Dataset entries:
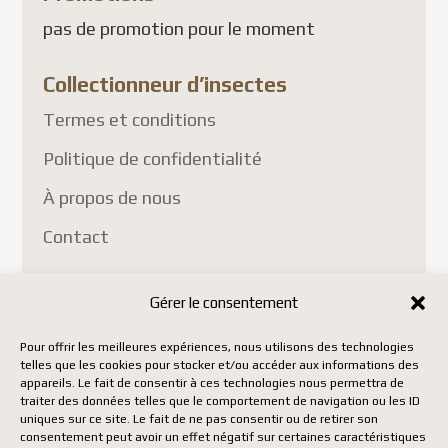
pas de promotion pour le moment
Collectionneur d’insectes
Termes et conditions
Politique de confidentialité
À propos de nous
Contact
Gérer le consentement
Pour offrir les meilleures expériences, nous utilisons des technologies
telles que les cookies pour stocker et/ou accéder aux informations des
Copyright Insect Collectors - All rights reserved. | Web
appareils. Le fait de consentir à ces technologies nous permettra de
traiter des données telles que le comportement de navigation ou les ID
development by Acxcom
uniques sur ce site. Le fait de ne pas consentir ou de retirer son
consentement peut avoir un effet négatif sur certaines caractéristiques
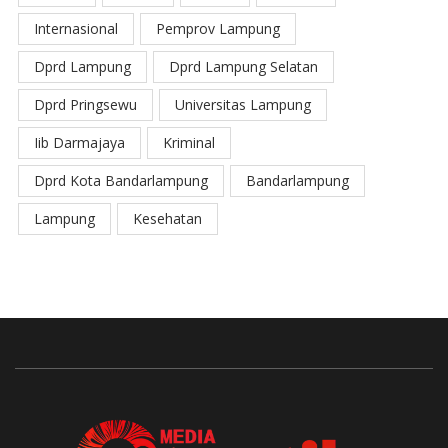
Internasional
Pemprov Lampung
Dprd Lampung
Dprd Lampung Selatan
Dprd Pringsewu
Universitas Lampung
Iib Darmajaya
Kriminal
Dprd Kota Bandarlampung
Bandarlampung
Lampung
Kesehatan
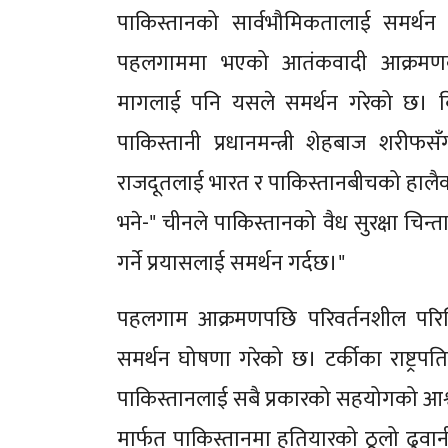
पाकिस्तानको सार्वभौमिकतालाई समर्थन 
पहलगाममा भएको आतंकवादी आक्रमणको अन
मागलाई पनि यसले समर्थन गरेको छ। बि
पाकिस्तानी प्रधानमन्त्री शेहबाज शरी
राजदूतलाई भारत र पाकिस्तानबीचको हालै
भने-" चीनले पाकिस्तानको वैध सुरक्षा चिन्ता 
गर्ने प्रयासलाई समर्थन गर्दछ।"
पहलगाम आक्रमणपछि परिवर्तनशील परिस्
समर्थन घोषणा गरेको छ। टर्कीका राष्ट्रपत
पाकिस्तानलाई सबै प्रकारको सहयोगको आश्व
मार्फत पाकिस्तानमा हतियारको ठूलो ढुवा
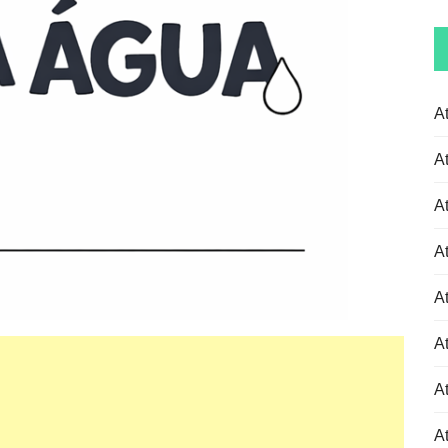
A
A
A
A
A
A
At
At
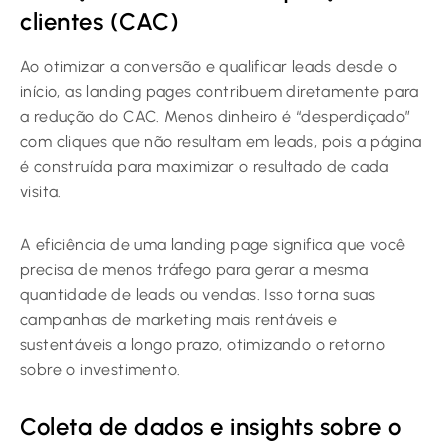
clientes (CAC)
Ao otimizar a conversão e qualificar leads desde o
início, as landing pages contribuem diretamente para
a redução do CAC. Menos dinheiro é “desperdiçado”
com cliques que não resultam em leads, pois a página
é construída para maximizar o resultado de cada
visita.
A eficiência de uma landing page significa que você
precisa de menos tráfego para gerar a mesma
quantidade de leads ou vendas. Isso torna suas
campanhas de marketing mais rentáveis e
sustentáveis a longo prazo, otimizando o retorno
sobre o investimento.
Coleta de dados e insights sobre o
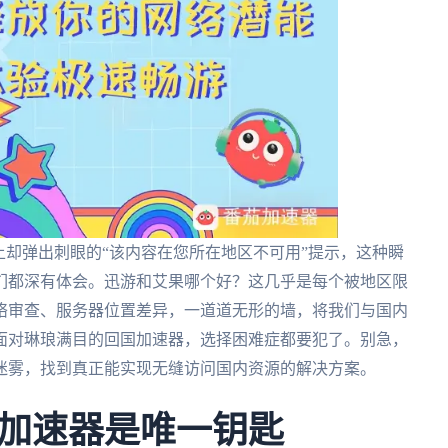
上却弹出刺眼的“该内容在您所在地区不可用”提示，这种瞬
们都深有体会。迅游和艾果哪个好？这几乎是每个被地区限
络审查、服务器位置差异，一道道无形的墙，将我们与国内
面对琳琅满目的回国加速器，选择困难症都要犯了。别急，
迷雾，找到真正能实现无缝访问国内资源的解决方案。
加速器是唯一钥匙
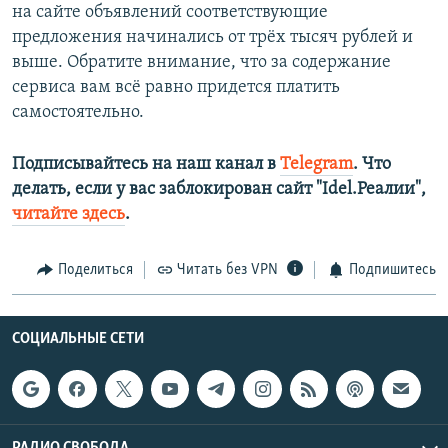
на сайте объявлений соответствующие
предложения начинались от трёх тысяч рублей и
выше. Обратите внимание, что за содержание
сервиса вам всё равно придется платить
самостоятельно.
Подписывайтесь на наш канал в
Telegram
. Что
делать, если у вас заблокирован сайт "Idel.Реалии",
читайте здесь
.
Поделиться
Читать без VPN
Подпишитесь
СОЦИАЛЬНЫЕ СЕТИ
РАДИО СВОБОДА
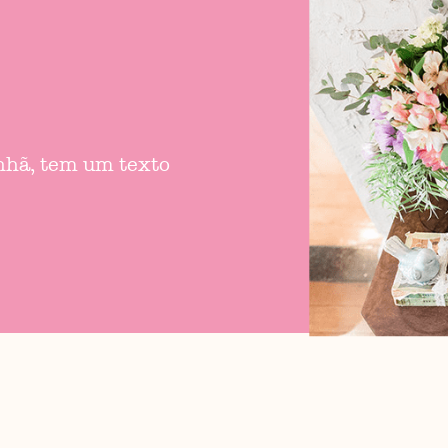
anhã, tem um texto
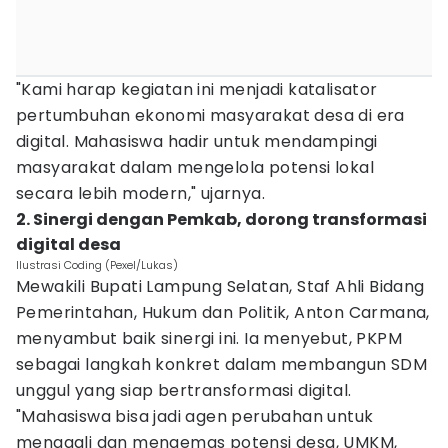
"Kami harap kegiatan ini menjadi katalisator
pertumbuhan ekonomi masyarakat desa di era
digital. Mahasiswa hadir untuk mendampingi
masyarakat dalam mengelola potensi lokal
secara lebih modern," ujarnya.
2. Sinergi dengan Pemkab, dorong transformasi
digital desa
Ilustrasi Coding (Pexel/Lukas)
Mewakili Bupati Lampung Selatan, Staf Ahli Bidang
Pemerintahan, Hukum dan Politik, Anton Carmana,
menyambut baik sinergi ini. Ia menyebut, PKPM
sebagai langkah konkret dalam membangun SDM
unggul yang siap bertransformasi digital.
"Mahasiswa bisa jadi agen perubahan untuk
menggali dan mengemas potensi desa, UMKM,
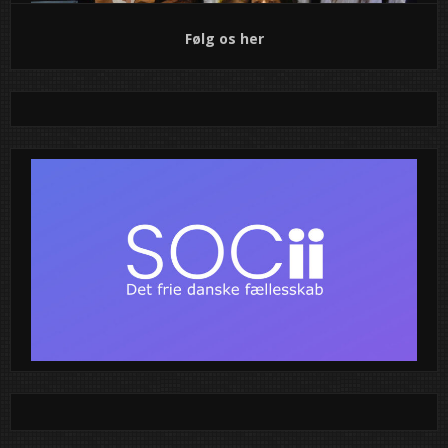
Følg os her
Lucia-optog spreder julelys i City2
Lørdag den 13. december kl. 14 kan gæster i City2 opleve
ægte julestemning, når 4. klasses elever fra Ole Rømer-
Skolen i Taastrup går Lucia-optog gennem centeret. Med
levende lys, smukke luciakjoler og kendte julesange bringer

---

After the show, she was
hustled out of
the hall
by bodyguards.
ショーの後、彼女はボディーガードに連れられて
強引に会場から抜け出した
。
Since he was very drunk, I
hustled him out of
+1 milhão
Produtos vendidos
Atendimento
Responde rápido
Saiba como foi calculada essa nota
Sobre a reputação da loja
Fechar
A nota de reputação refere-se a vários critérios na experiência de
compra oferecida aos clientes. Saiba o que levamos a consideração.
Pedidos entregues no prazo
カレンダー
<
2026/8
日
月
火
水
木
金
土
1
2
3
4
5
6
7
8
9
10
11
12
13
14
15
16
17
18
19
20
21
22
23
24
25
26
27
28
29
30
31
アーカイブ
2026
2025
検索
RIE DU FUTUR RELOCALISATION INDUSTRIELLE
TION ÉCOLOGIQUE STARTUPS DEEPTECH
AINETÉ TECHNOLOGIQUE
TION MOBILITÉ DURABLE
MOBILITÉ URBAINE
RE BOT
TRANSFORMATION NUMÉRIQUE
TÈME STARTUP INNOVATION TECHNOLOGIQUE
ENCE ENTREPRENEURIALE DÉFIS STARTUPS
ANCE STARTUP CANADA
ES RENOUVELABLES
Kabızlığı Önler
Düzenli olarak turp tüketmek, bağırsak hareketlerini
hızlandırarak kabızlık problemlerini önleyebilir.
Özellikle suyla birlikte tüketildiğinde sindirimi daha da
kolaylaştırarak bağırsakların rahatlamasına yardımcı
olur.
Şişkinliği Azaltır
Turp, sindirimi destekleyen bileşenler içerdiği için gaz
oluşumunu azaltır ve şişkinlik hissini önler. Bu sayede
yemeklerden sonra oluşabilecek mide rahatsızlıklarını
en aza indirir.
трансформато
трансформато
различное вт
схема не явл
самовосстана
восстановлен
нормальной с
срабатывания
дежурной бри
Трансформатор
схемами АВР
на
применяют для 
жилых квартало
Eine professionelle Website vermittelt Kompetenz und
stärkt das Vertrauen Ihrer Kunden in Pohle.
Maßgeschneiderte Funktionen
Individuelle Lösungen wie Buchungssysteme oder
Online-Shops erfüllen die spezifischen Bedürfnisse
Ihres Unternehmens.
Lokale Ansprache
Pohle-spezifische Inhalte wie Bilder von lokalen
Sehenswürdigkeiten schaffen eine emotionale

→ **Task requirements**: Look through the data above for the string "clientes" and copy every line where it appears.

→ **Task answer**:
clientes (CAC)
compra oferecida aos clientes. Saiba o que levamos a consideração.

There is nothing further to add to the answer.